On 1 August 1919 Creek was awarded a permanent commission in the Royal Air Force with the rank of lieutenant. However, he was transferred to the unemployed list on 12 September 1919, and his permanent commission cancelled on the 16th.

He then went up to Cambridge University where he won his first "Blue" in 1920. Injury prevented him playing in 1921, but he earned his second blue the following year.

He first began playing for Corinthian in 1919 and remained associated with the club until the 1930s. He signed amateur forms with Darlington and made two Football League appearances between 1922 and 1924.

His solitary appearance for the England team came on 10 May 1923, when he scored in a 4–1 victory over France although he also won five caps for the England amateur team, scoring four goals on his debut.

Between 1923 and 1954, he worked as a schoolteacher at Dauntsey's School, Wiltshire teaching "games" and Geography, during which time he also played cricket for Wiltshire. While at the school, he helped organise the Local Defence Volunteers.

He was also a cricket writer for the Daily Telegraph, and wrote various books including "A History of the Corinthian Football Club" (1933) and "Centre Half – Attack or Defence?".
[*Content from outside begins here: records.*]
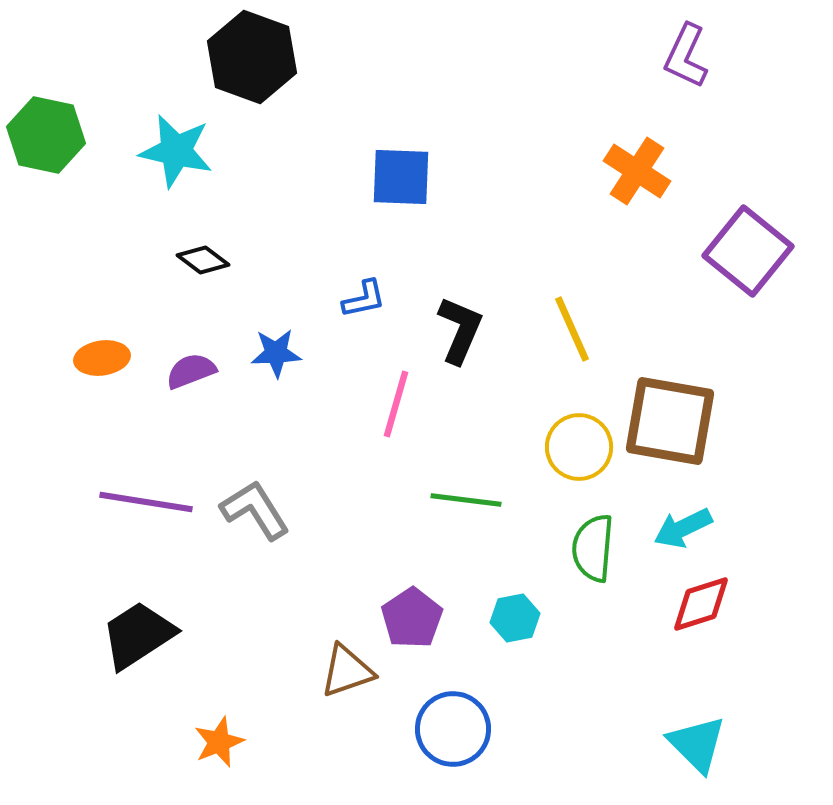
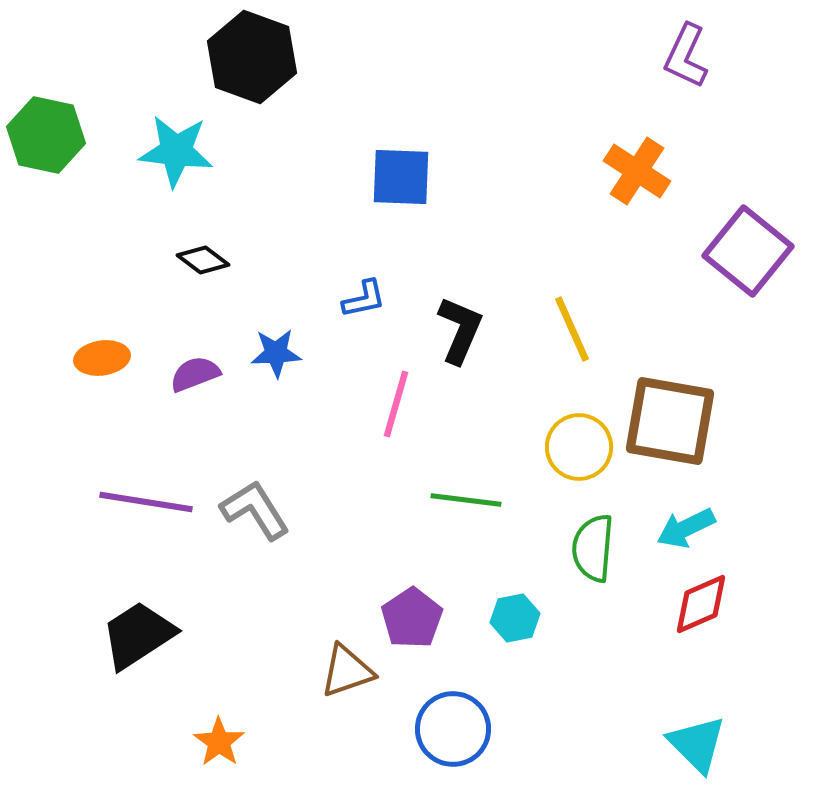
cyan star: rotated 6 degrees counterclockwise
purple semicircle: moved 4 px right, 3 px down
cyan arrow: moved 3 px right
red diamond: rotated 6 degrees counterclockwise
orange star: rotated 15 degrees counterclockwise
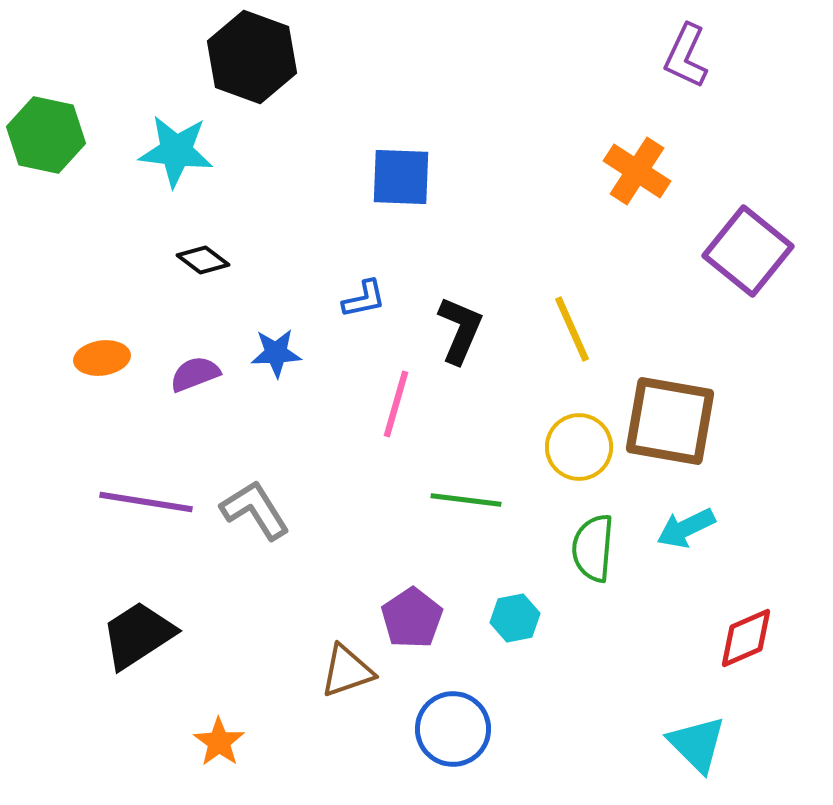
red diamond: moved 45 px right, 34 px down
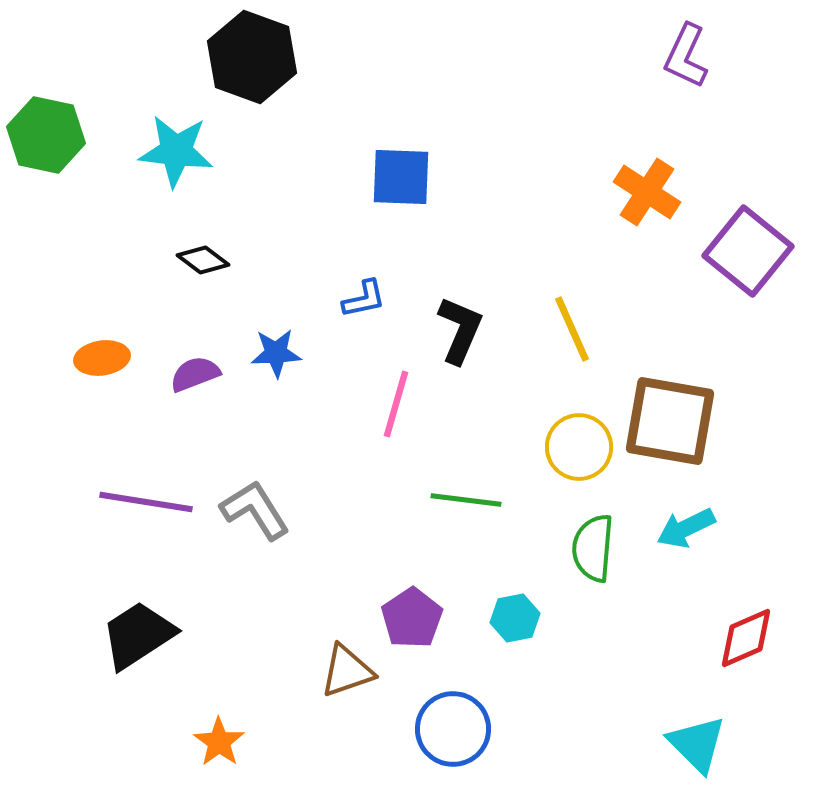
orange cross: moved 10 px right, 21 px down
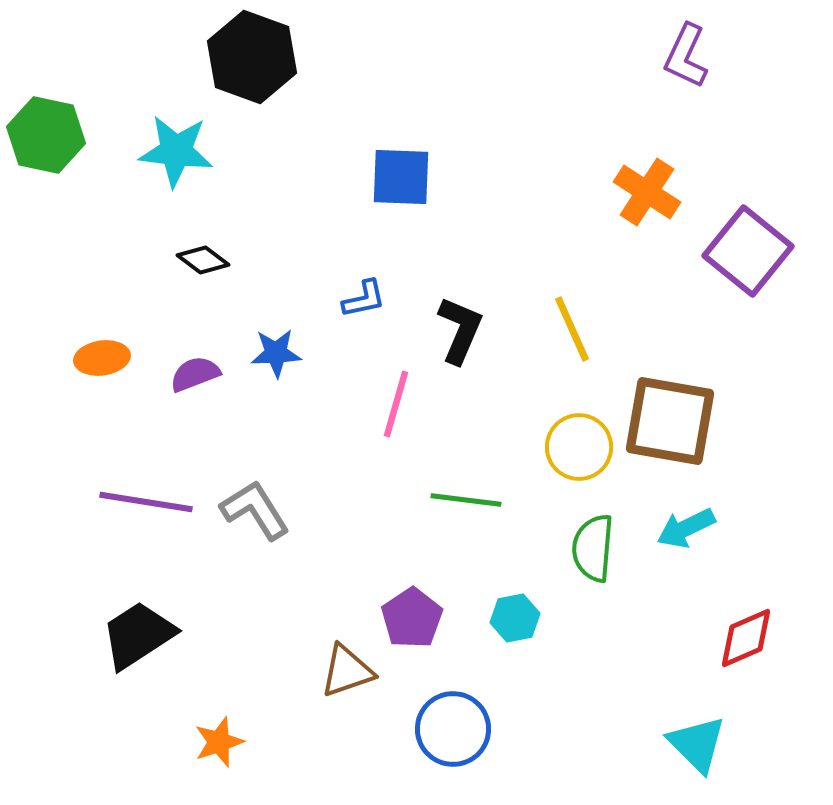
orange star: rotated 18 degrees clockwise
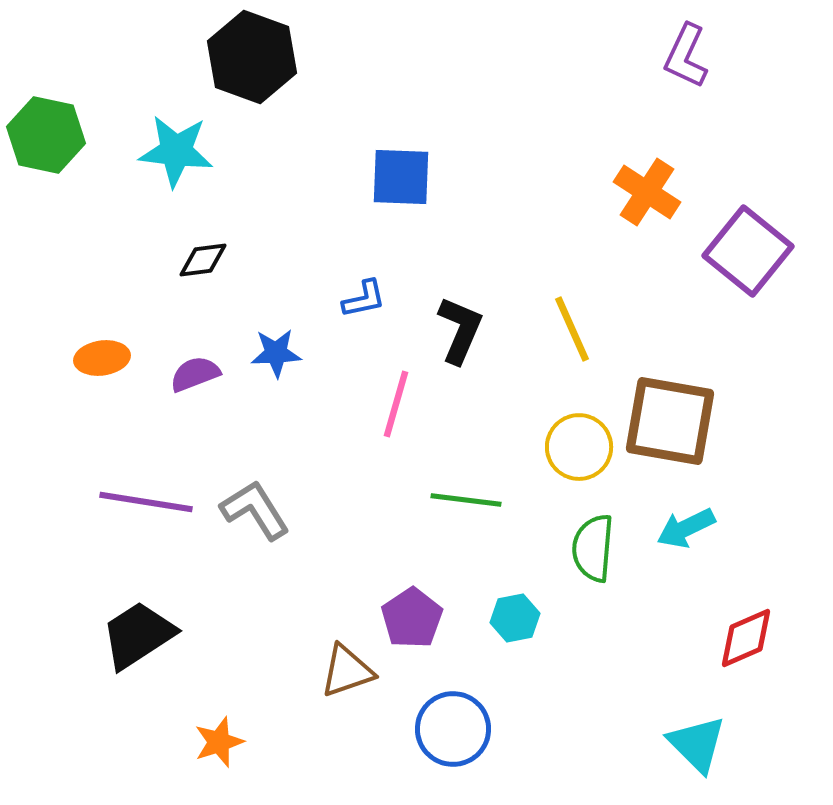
black diamond: rotated 45 degrees counterclockwise
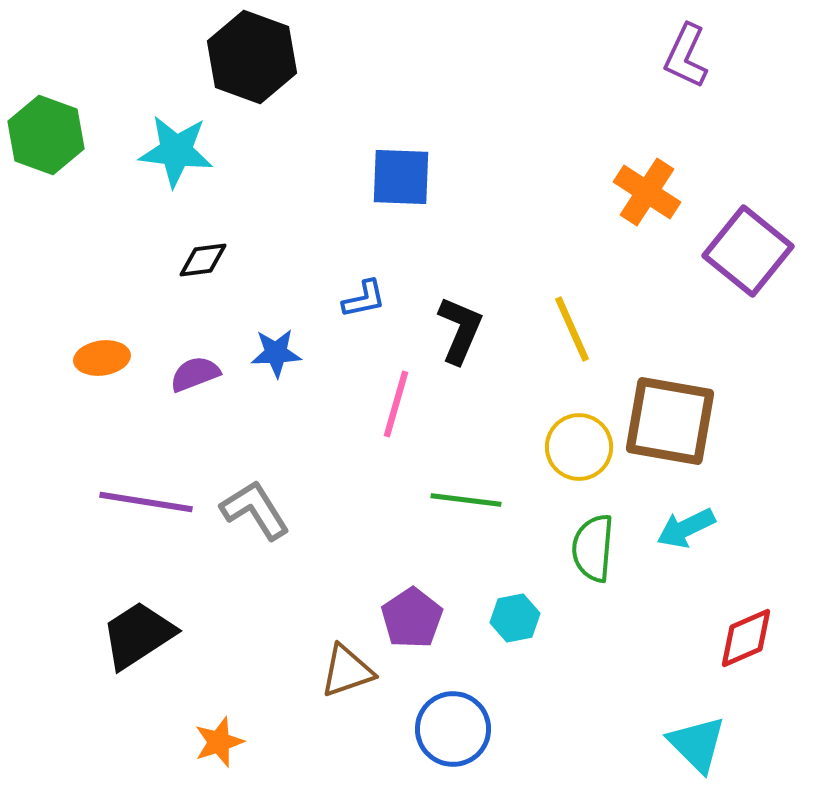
green hexagon: rotated 8 degrees clockwise
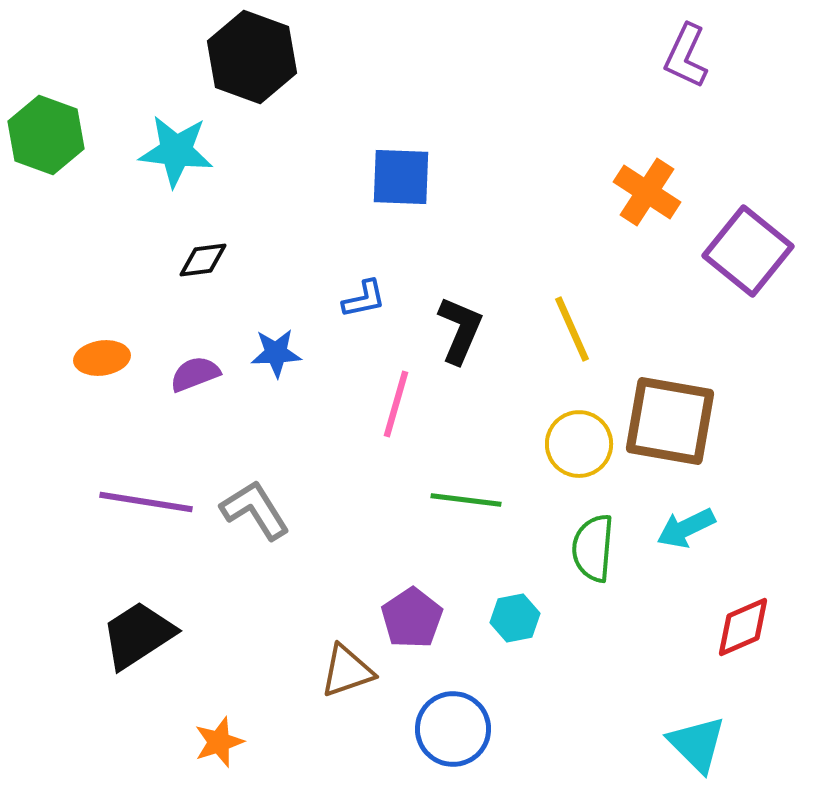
yellow circle: moved 3 px up
red diamond: moved 3 px left, 11 px up
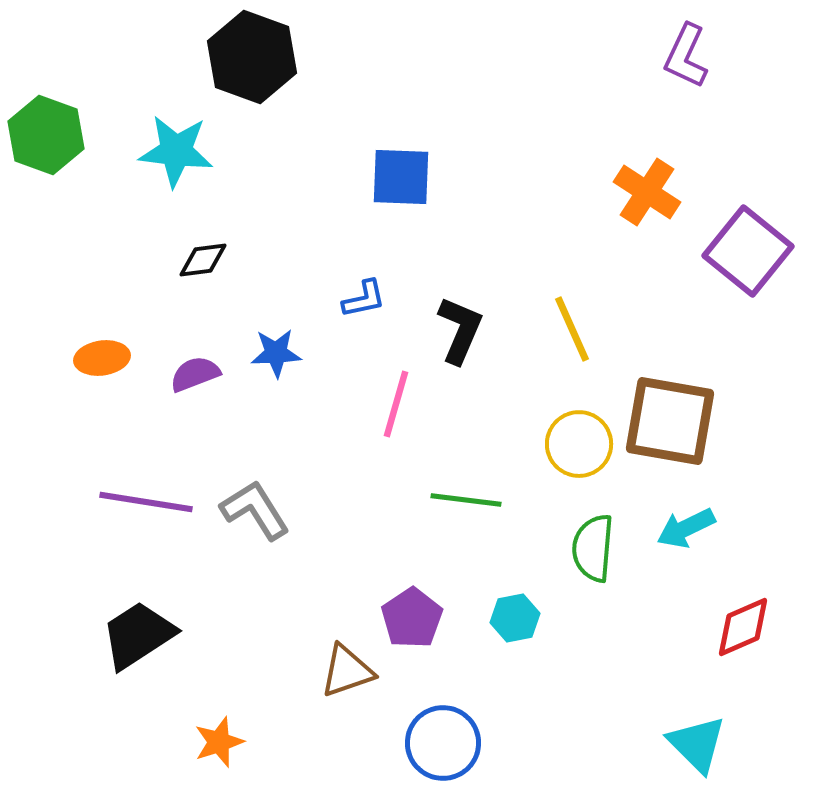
blue circle: moved 10 px left, 14 px down
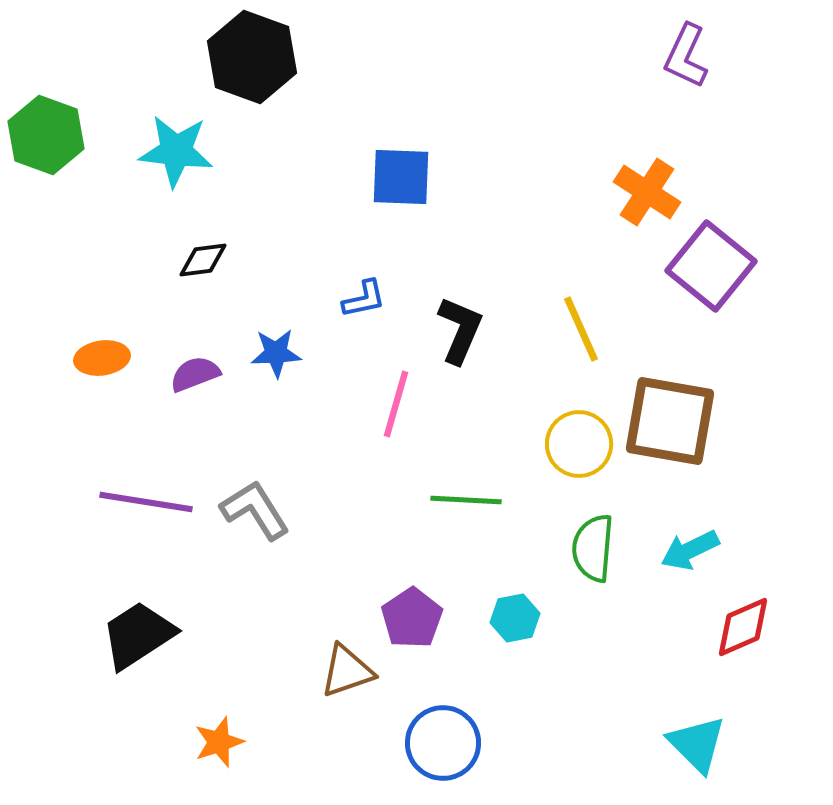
purple square: moved 37 px left, 15 px down
yellow line: moved 9 px right
green line: rotated 4 degrees counterclockwise
cyan arrow: moved 4 px right, 22 px down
Creek returned to military service during the Second World War, being granted a commission for the duration of hostilities as an acting pilot officer on probation in the Training Branch of the Royal Air Force Volunteer Reserve on 9 March 1941. He was confirmed in his rank on 9 September. On 28 May 1943, by which time he was an acting flight lieutenant, Creek was appointed a Member of the Order of the British Empire (MBE).

After retiring from playing he continued his association with the England amateur team as their manager, as well as serving as Director of Coaching for the professional team, assisting Walter Winterbottom. He also managed the Great Britain Olympic Football Team during the 1950s and 1960s, whilst working for the Football Association.